Hydrogen made from electricity is still going to cost a lot more than electricity; Bossel's Law still holds.  What this might do is allow excess RE to make chemical feedstock for other things; e.g. hydrogen for hydro-cracking and deoxygenation of triglycerides to make green diesel and propane instead of FAME and glycerol.


Well dont forget because of pipelines its very likely if BULK h2 from electricity realy catches on they will make it only in places where they can nail VERY cheap power same as alumiuum production.


It's doubtful that H2 requires significantly more or less energy to make with this catalyst than e.g. platinum. They do not even claim this.

I have NEVER heard that the conversion of electricity (which is EASILY transportable) is costly because of the catalyst.

They do not answer the "Question is does it require more power to make h2 using this stuff or not"

If they do not say so - it surely does not.


H2 centrally produced and distributed in the old "gas station model" is big oil's attempt to hang on to fuel monopolies. A low cost catalyst using renewable electric energy to produce H2 in situ - is another story - both for mobile and fixed site applications.

Let's see, 85% greenhouse effect is due to water vapor. Longer residence GHGs are:

CO2 - 9%
CH4 - 3%
CFS - 2.1%
N2O - 0.9%

How is H2 a greenhouse gas again?

Ole Grampa

Hey Harvey D, aren't you going to remind us that hydrogen power can't work?

Sanity Chk

I agree with the notion that the fossil companies have stoked the hydrogen interest through advertising and other means to maintain their current control over energy production & distribution.

H2 is an indirect GHG, i.e. it creates GHGs by reacting with other molecules in our atmosphere. Check out the "others" link under the "Greenhouse Gases" group on this site:

It is not a significant contributor at the moment, however before basing a decision about using it on a large scale, we had better understand its dynamic within our atmospheric soup. This includes factors such as staying power, potency, emissions sources, et al.


A common myth is that it takes too much energy to make hydrogen. Energy is required to make all fuels used today. Expending energy to separate hydrogen from a primary energy resource is worthwhile if the resulting hydrogen has benefits that outweigh the energy and financial costs of production. We accept a similar and often larger energy penalty in producing electricity for the same reason – the convenience and utility of having electricity is much greater than the convenience and utility of the original coal or other fuel that was used to make the electricity. Any new process that allows us to produce hydrogen in a more efficient manner is definitely worth pursuing.
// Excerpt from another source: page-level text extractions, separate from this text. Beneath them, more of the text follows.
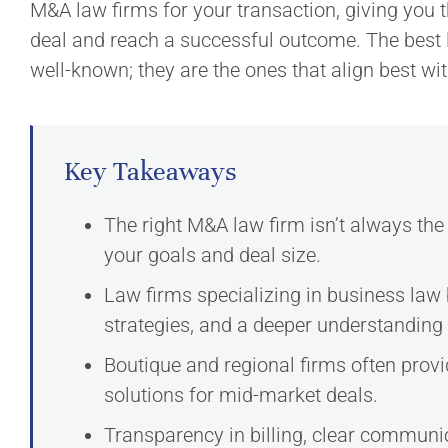
M&A law firms for your transaction, giving you 
deal and reach a successful outcome. The best 
well-known; they are the ones that align best wi
Key Takeaways
The right M&A law firm isn’t always the 
your goals and deal size.
Law firms specializing in business law
strategies, and a deeper understanding 
Boutique and regional firms often prov
solutions for mid-market deals.
Transparency in billing, clear communi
The energy required to produce hydrogen at atmospheric pressure via electrolysis (assuming 1.23 V) is about 32.9 kWh/kg. A kilogram is about 2.2 lb. For 1 mole (2 g) of hydrogen the energy is about 0.0660 kWh/mole. Compressing or liquefying the hydrogen would take additional energy. One company produces hydrogen through electrolysis at about 7,000psi at an energy usage of about 60kWh/kg H (2).

Because a Watt is Voltage x Current, this is equivalent to Power x Rate x Time. The power in this case is the voltage required to split water into hydrogen and oxygen (1.23 V at 25C). The rate is the current flow and relates directly to how fast hydrogen is produced. Time, of course, is how long the reaction runs. It turns out that voltage and current flow are interrelated. To run the water splitting reaction at a higher rate (generating more hydrogen in a given time), more voltage must be applied (similar to pushing down on the accelerator of a car; more gas is used to make the car go faster.) For commercial electrolysis systems that operate at about 1 A/cm2, a voltage of 1.75 V is required. This translates into about 46.8 kW-hr/kg, which corresponds to an energy efficiency of 70%.

Is hydrogen safe?

Most fuels have high energy content and must be handled properly to be safe. Hydrogen is no different. In general, hydrogen is neither more nor less inherently hazardous than gasoline, propane, or methane. As with any fuel, safe handling depends on knowledge of its particular physical, chemical, and thermal properties and consideration of safe ways to accommodate those properties. Hydrogen, handled with this knowledge, is a safe fuel.

Hydrogen has been safely produced, stored, transported, and used in large amounts in industry by following standard practices that have been established in the past 50 years. These practices can be emulated in non-industrial uses of hydrogen to attain the same level of routine safety.

While hydrogen has a wider flammability range than gasoline, the range is only a piece of the story when considering the likelihood of a fire resulting from hydrogen escaping into the atmosphere. Each fuel has different properties that must be considered along with flammability range.

For example: Gasoline's narrow flammability range is a bit misleading, since this range can easily and often be reached through normal consumer handling of gasoline and certainly if spilled. There are of course gasoline fires but, as we know, fires certainly don't occur every time gasoline vapors are released to the open air, because the vapors fail to find an ignition source in time.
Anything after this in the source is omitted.